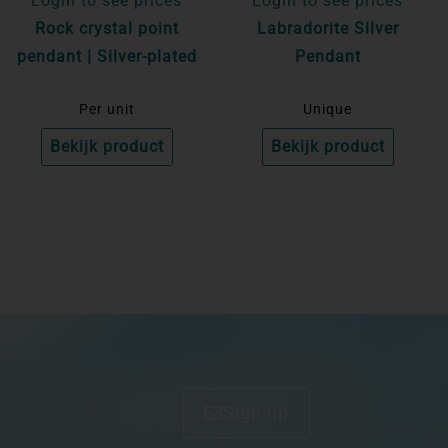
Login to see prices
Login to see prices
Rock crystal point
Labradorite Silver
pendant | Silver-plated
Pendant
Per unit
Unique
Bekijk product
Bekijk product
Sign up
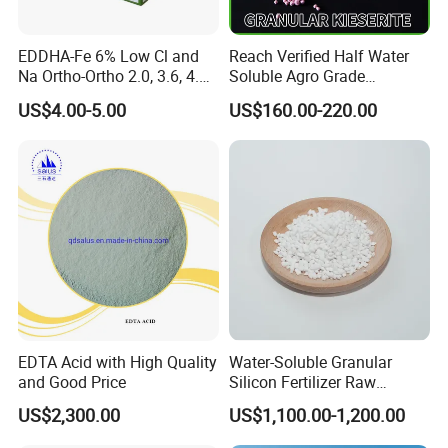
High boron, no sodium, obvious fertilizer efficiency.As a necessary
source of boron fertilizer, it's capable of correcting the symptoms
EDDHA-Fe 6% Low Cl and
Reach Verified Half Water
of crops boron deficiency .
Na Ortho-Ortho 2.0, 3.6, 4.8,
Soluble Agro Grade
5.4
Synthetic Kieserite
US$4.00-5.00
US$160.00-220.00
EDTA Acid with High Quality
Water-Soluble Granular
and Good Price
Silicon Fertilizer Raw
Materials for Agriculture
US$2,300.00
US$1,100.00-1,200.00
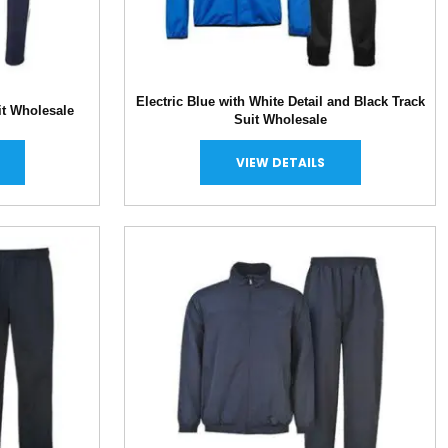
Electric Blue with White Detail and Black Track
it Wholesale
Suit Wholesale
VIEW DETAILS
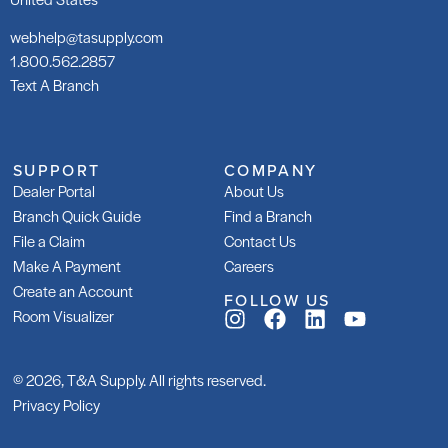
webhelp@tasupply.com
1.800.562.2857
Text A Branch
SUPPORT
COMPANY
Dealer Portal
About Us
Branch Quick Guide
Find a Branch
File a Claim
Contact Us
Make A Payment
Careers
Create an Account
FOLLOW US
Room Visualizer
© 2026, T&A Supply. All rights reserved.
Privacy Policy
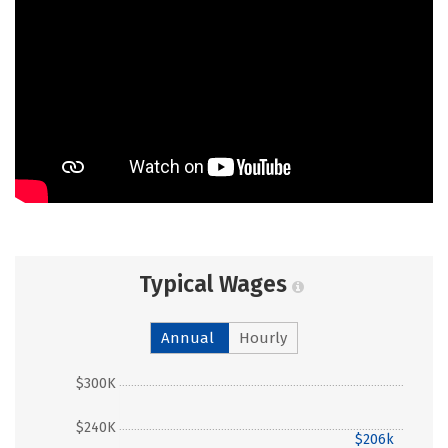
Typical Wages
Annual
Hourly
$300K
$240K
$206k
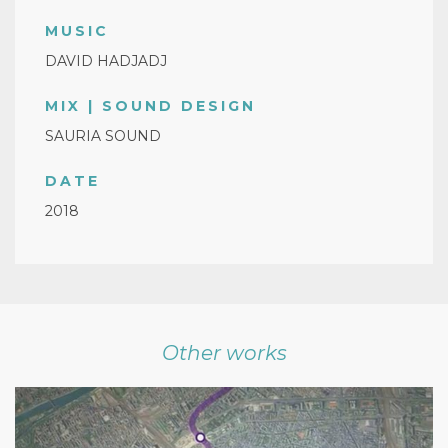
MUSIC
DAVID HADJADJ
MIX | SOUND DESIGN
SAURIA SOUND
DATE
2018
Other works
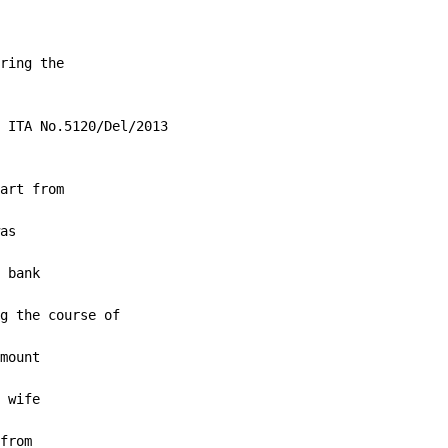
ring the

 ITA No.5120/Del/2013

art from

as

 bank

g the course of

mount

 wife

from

◆ **EXERCISE BRIEF**: Copy all lines of the material above where the string "Water" occurs.

◆ **EXERCISE OUTPUT**:
Reach Verified Half Water
Water-Soluble Granular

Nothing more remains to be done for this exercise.